I woke up this morning, feeling blessed. How often do you honestly actually really felt you're blessed.?
The appreciative mode that's hardly there. We're never grateful of what we have. You've only counted your unlucky and bad days. But not good ones. More like, our eyes are accustomed to see only what we do not have, but turn a blind eye to what we have.
That's why you'll never see your luck even if it's right in front of your stubborn eyes. Luck is always with the one who doesn't need it. Did they realize how fortunate they were because they didn't need it.? No, because they saw it. When you need it desperately and it comes by, it'll go by unnoticed. Because you'll just grab it conveniently without a doubt.
I guess the same applies to the "You'll only appreciate what you have once you lost it."
Slightly different to the "You'll never know what you have until one day you realize you no longer need what you have".
Recent happenings seems like a television to me. Images flashing in front of my eyes and POOF.!!
My next step is queued up for me. Next destination slowly building up their imaginary appearance or expectations are created in my tiny brain cells that's all self working busily lately keeping me occupied.
My heart tells me I should be grateful. Am I not.? I think no. I do know what I have, what my fate and luck has brought me and I couldn't be more happy about it. Perhaps, my melancholy has blinded me in expressing my gratitude. Or the sudden fact that slapped me across my face wake me from my seven months of slacking.
So, I should count my blessings.

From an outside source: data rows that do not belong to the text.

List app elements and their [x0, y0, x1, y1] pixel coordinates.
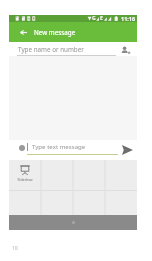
staticText: 11:16	[121, 15, 136, 22]
button[interactable]: Add contact	[117, 43, 133, 57]
button[interactable]: Home	[69, 218, 78, 227]
staticText: E	[100, 15, 103, 22]
staticText: Type name or number	[18, 45, 84, 54]
button[interactable]: Slideshow	[9, 165, 41, 187]
staticText: Slideshow	[17, 178, 33, 182]
button[interactable]: Send	[118, 141, 136, 159]
staticText: New message	[34, 28, 76, 37]
staticText: G	[92, 15, 96, 22]
staticText: 10	[12, 245, 18, 252]
button[interactable]: Emoji	[14, 140, 30, 156]
staticText: Type text message	[32, 142, 86, 150]
button[interactable]: Back	[15, 24, 31, 40]
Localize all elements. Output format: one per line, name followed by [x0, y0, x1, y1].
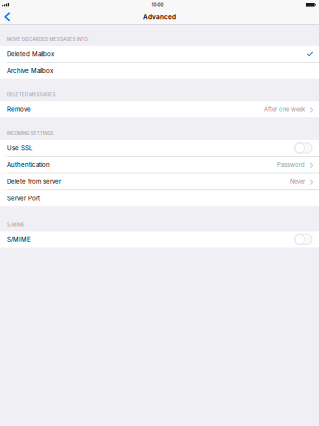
staticText: S/MIME	[7, 222, 25, 228]
staticText: Deleted Mailbox	[7, 50, 54, 58]
button[interactable]: Archive Mailbox	[0, 63, 319, 79]
staticText: Delete from server	[7, 178, 61, 185]
button[interactable]: Authentication	[0, 157, 319, 173]
staticText: 10:00	[152, 2, 164, 8]
button[interactable]: Back	[0, 10, 17, 24]
button[interactable]: Deleted Mailbox	[0, 46, 319, 62]
staticText: Password	[277, 161, 305, 168]
staticText: Use SSL	[7, 144, 32, 152]
staticText: INCOMING SETTINGS	[7, 131, 54, 136]
staticText: DELETED MESSAGES	[7, 92, 55, 97]
button[interactable]: Use SSL	[0, 140, 319, 156]
staticText: Authentication	[7, 161, 50, 168]
staticText: S/MIME	[7, 236, 31, 243]
staticText: After one week	[264, 106, 305, 113]
staticText: MOVE DISCARDED MESSAGES INTO:	[7, 37, 88, 42]
button[interactable]: Server Port	[0, 190, 319, 206]
staticText: Advanced	[143, 13, 176, 21]
button[interactable]: Remove	[0, 101, 319, 117]
button[interactable]: S/MIME	[0, 231, 319, 247]
staticText: Server Port	[7, 195, 40, 202]
button[interactable]: Delete from server	[0, 173, 319, 190]
staticText: Remove	[7, 106, 31, 113]
staticText: Archive Mailbox	[7, 67, 53, 74]
staticText: Never	[290, 178, 305, 185]
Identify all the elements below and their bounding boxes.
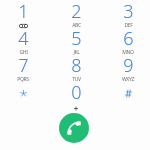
staticText: WXYZ: [122, 76, 134, 83]
staticText: MNO: [122, 49, 134, 56]
staticText: 0: [71, 80, 82, 105]
staticText: 1: [18, 0, 29, 24]
button[interactable]: 4: [0, 28, 48, 55]
staticText: 9: [123, 53, 134, 78]
staticText: 8: [71, 53, 82, 78]
staticText: 3: [123, 0, 134, 24]
staticText: JKL: [73, 49, 80, 56]
staticText: ABC: [72, 22, 81, 29]
staticText: 4: [18, 26, 29, 51]
button[interactable]: Call: [59, 113, 89, 143]
button[interactable]: [0, 82, 48, 109]
staticText: 6: [123, 26, 134, 51]
staticText: 7: [18, 53, 29, 78]
button[interactable]: [103, 82, 150, 109]
button[interactable]: 8: [51, 55, 101, 82]
button[interactable]: 3: [103, 1, 150, 28]
button[interactable]: 5: [51, 28, 101, 55]
staticText: GHI: [19, 49, 28, 56]
button[interactable]: 9: [103, 55, 150, 82]
staticText: TUV: [72, 76, 81, 83]
staticText: 2: [71, 0, 82, 24]
staticText: PQRS: [17, 76, 29, 83]
staticText: 5: [71, 26, 82, 51]
button[interactable]: 7: [0, 55, 48, 82]
staticText: DEF: [124, 22, 133, 29]
button[interactable]: 1: [0, 1, 48, 28]
button[interactable]: 0: [51, 82, 101, 109]
button[interactable]: 2: [51, 1, 101, 28]
button[interactable]: 6: [103, 28, 150, 55]
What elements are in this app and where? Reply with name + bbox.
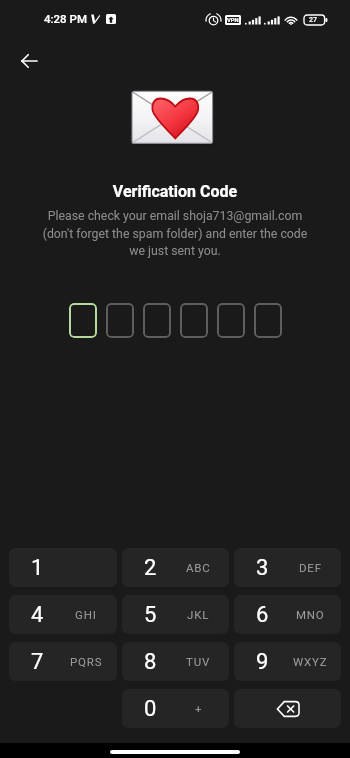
staticText: WXYZ [293,655,328,668]
staticText: Verification Code [0,182,350,201]
button[interactable]: Back [13,45,45,77]
staticText: DEF [299,561,322,574]
button[interactable]: 8 [122,642,229,681]
button[interactable] [217,303,245,338]
button[interactable]: 1 [9,548,117,587]
button[interactable] [69,303,97,338]
staticText: ABC [186,561,211,574]
staticText: 8 [144,649,157,675]
staticText: 7 [31,649,44,675]
staticText: 6 [256,602,269,628]
staticText: 27 [309,16,317,24]
staticText: 3 [256,555,269,581]
staticText: MNO [296,608,325,621]
staticText: 1 [31,555,44,581]
button[interactable]: 2 [122,548,229,587]
staticText: PQRS [70,655,103,668]
button[interactable] [180,303,208,338]
button[interactable]: 9 [234,642,341,681]
staticText: 9 [256,649,269,675]
button[interactable] [143,303,171,338]
staticText: TUV [186,655,211,668]
staticText: 5 [144,602,157,628]
button[interactable] [106,303,134,338]
staticText: 0 [144,696,157,722]
staticText: 2 [144,555,157,581]
button[interactable] [254,303,282,338]
staticText: Please check your email shoja713@gmail.c… [0,209,350,258]
button[interactable]: 3 [234,548,341,587]
button[interactable]: 5 [122,595,229,634]
button[interactable]: 4 [9,595,117,634]
staticText: JKL [187,608,210,621]
staticText: GHI [75,608,97,621]
button[interactable]: Backspace [234,689,341,728]
button[interactable]: 7 [9,642,117,681]
staticText: 4 [31,602,44,628]
staticText: 4:28 PM [44,12,87,25]
button[interactable]: 6 [234,595,341,634]
button[interactable]: 0 [122,689,229,728]
staticText: VPN [227,17,239,24]
staticText: + [195,702,203,715]
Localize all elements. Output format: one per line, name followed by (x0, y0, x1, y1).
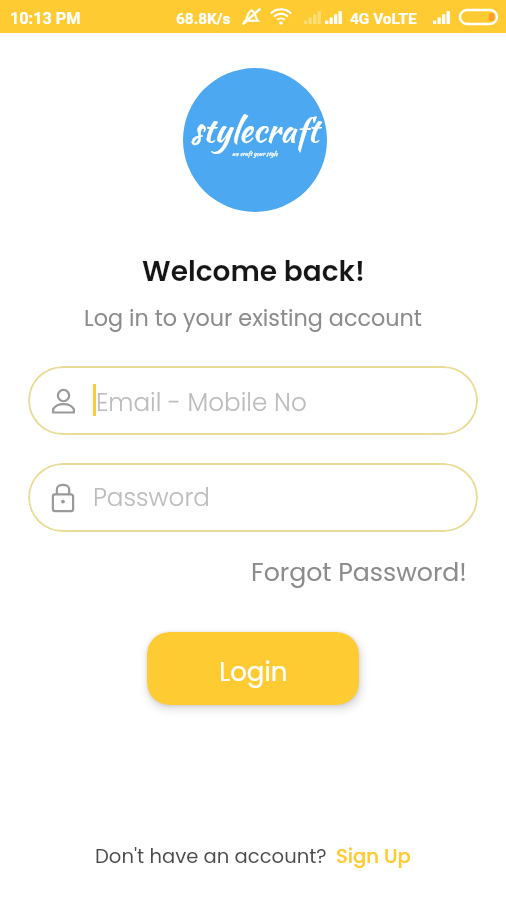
staticText: Welcome back! (142, 252, 365, 291)
button[interactable]: Password (28, 463, 478, 532)
staticText: Log in to your existing account (84, 303, 422, 334)
button[interactable]: Email - Mobile No (28, 366, 478, 435)
other: Stylecraft logo (183, 68, 327, 212)
staticText: Sign Up (336, 842, 411, 869)
staticText: stylecraft (191, 106, 319, 155)
staticText: we craft your style (232, 149, 278, 158)
staticText: Forgot Password! (251, 555, 467, 590)
staticText: Don't have an account? (95, 842, 327, 869)
staticText: Login (219, 654, 288, 690)
staticText: Password (93, 480, 210, 514)
button[interactable]: Login (147, 632, 359, 705)
staticText: 4G VoLTE (350, 10, 417, 28)
button[interactable]: Forgot Password! (245, 551, 473, 594)
staticText: Email - Mobile No (96, 385, 307, 419)
staticText: 10:13 PM (10, 9, 81, 28)
staticText: 68.8K/s (176, 10, 231, 28)
button[interactable]: Sign Up (336, 842, 411, 869)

Here goes.
1) I should be grateful for being granted the fifth choice out of the eight programs and universities I applied despite scoring only an average CGPA in STPM.
2) I should be grateful that I got what I wanted and that's to get out of here even though it's not a city of my top choices.
3) I should be grateful that a close girlfriend-classmate is going to the same place as I am even though we're in different faculty and college.
4) I should be grateful I have my family going KL with me for an early shopping spree despite mum declare herself being unfair because non of my elder siblings has this baby sitting process during furthering their studies away from home.
5) I should be grateful I'm sorted into a college (hostel) that's extremely near to my faculty even though it's a pretty run out place with food that you can hardly chew.
6) I should be grateful my college has internet coverage despite it has a lousy connection.
7) I should be grateful I have seniors I've known for years studying in the same Uni and being in the same faculty as I am is helping me out. A lot.
8) I should be grateful I have people around me helping my preparation even though at the same time some are driving me up the wall.
9) I should be grateful with what I have but not what I need that's an extra benefit. Even though sometimes it makes me feel bad when there's other who need it more than I do and there's nothing I can do about it.
10) I should be grateful that I'm being grateful.
Trying my best to be positive in practicing optimism while unable to avoid the realism I have in my obstinate blood. Hey, at least I tried.